**** EXCERPTED DATA

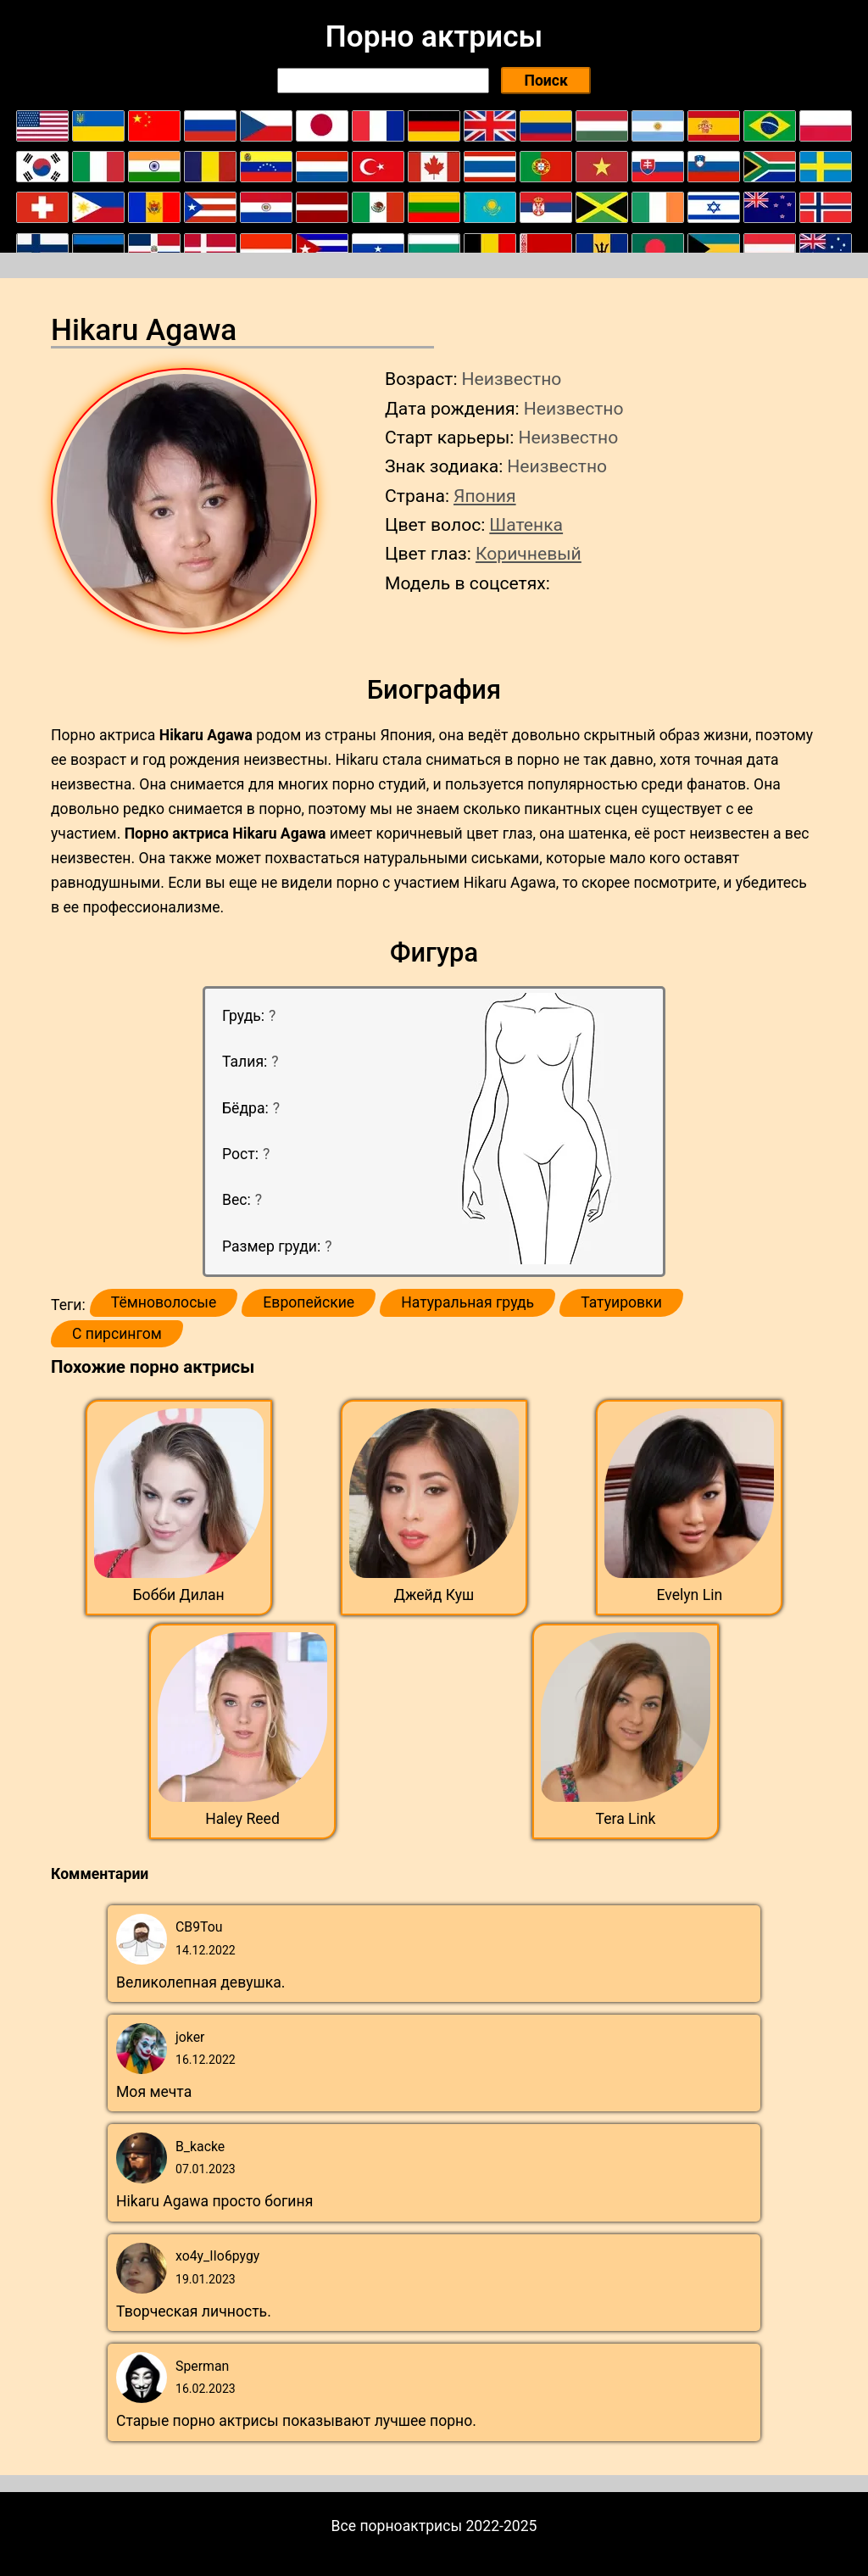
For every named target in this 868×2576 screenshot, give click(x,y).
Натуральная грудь (467, 1302)
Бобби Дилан (179, 1594)
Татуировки (621, 1302)
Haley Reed (242, 1818)
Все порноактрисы (397, 2525)
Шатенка (526, 524)
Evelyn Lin (689, 1594)
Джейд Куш (434, 1594)
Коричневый (528, 553)
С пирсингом (117, 1333)
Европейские (308, 1302)
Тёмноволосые (164, 1302)
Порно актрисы (434, 36)
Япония (484, 495)
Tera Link (626, 1818)
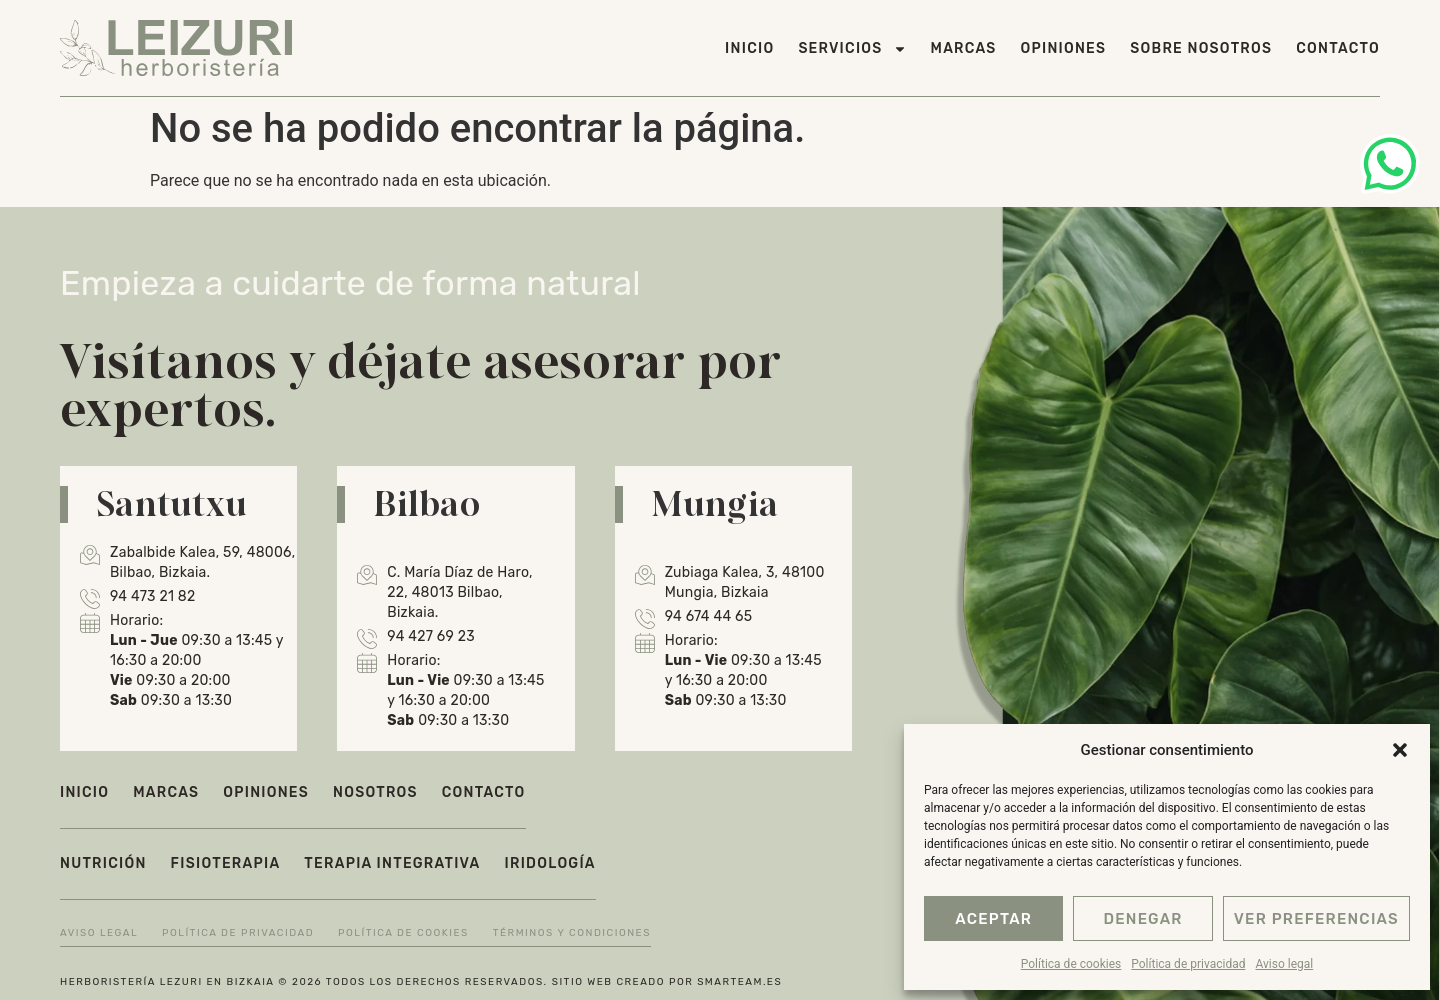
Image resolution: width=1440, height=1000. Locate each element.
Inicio (749, 48)
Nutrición (103, 863)
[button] (1400, 750)
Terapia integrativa (392, 863)
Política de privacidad (1188, 964)
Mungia (715, 503)
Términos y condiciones (572, 933)
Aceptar (993, 919)
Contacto (1338, 48)
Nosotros (375, 792)
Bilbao (426, 503)
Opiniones (1064, 48)
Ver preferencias (1316, 919)
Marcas (964, 48)
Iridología (550, 863)
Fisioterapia (226, 863)
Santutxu (171, 503)
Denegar (1142, 919)
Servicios (852, 49)
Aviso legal (1284, 964)
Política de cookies (1071, 964)
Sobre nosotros (1201, 48)
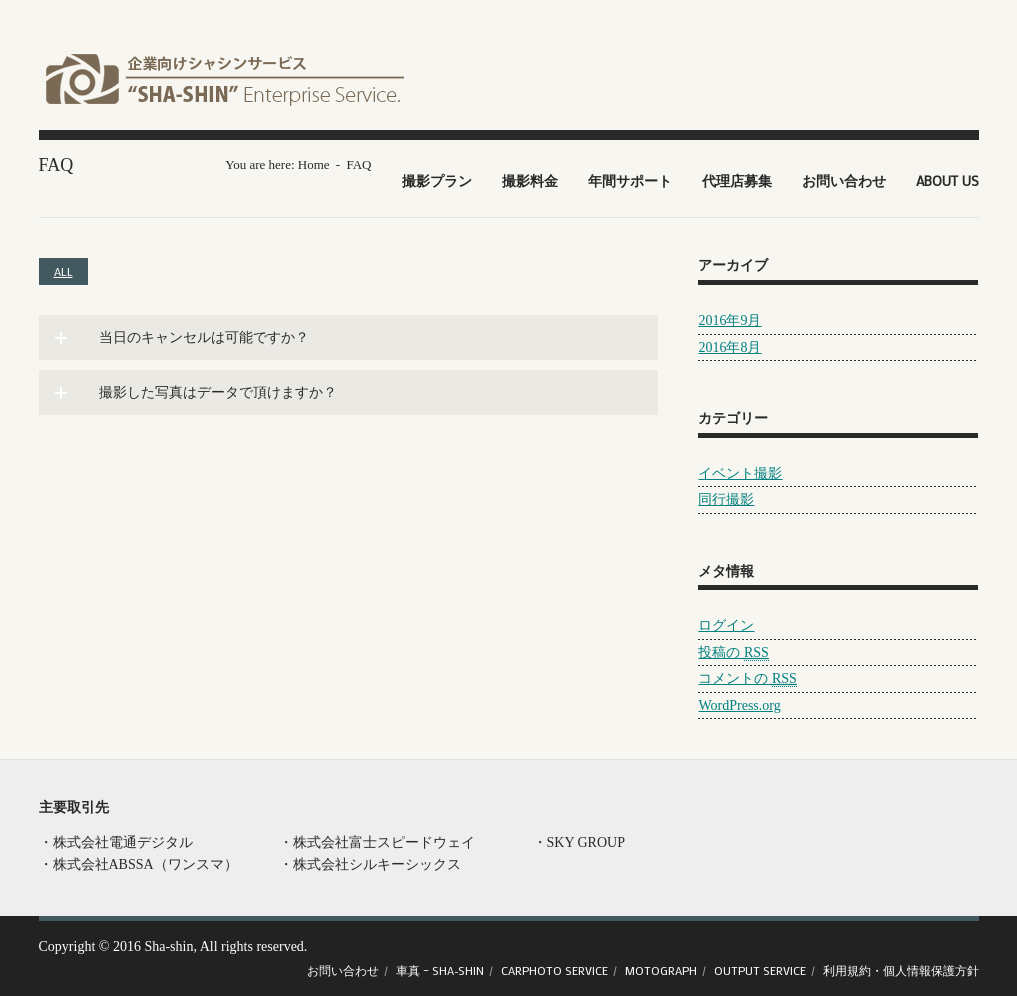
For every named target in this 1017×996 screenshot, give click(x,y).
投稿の (733, 653)
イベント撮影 (740, 473)
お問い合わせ (844, 180)
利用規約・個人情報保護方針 (901, 970)
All (63, 271)
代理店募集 (737, 180)
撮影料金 (530, 180)
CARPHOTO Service (554, 970)
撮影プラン (437, 180)
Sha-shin (168, 946)
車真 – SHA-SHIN (440, 970)
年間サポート (630, 180)
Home (314, 164)
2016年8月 (729, 347)
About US (947, 180)
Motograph (661, 970)
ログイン (726, 625)
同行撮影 (726, 499)
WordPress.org (739, 705)
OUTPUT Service (760, 970)
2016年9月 (729, 320)
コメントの (747, 679)
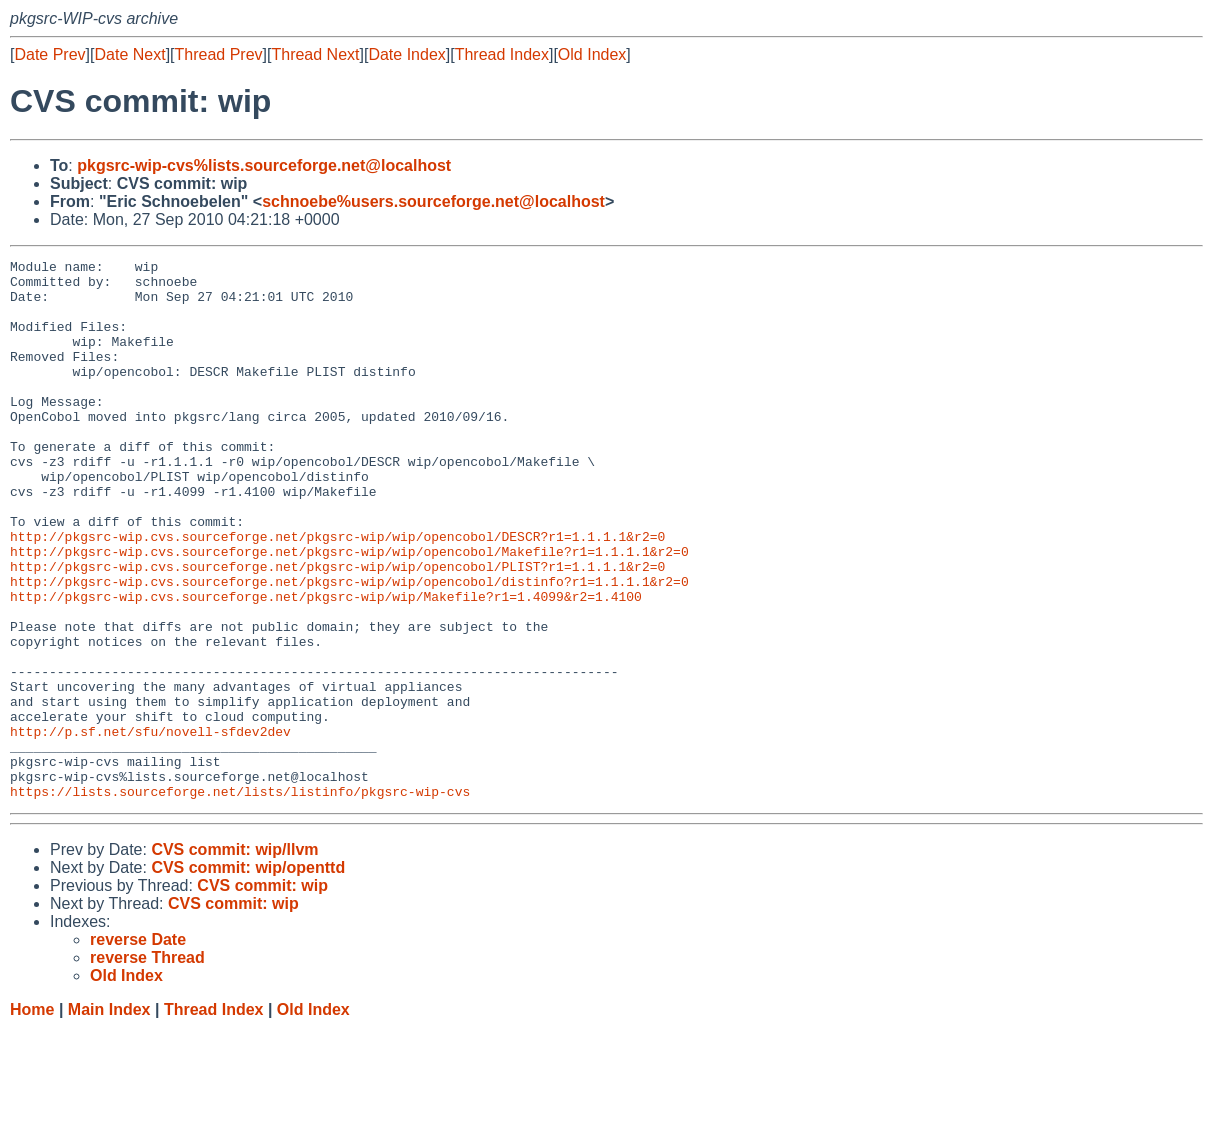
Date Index (406, 54)
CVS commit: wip (262, 993)
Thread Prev (219, 54)
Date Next (129, 54)
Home (32, 1117)
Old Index (592, 54)
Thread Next (315, 54)
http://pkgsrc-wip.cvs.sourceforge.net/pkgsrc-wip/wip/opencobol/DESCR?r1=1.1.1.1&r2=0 (337, 593)
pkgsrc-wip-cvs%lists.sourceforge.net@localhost (264, 165)
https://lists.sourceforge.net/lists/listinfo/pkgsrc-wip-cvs (240, 899)
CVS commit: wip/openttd (248, 975)
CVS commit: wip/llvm (234, 957)
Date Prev (49, 54)
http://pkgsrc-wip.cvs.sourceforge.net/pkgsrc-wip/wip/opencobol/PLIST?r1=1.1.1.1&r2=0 (337, 629)
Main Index (109, 1117)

********

● **TASK**
In the data above, find the line containing "Джейд Куш (434, 1594)" and the line containing "Image resolution: width=1440, height=1000.". Copy exactly the stretch from the first through the second, both included, leaving out any picture.

● **RESPONSE TO THIS EXERCISE**
Джейд Куш (434, 1594)
Коричневый (528, 553)
С пирсингом (117, 1333)
Европейские (308, 1302)
Тёмноволосые (164, 1302)
Порно актрисы (434, 36)
Япония (484, 495)
Tera Link (626, 1818)
Image resolution: width=1440, height=1000. Locate each element.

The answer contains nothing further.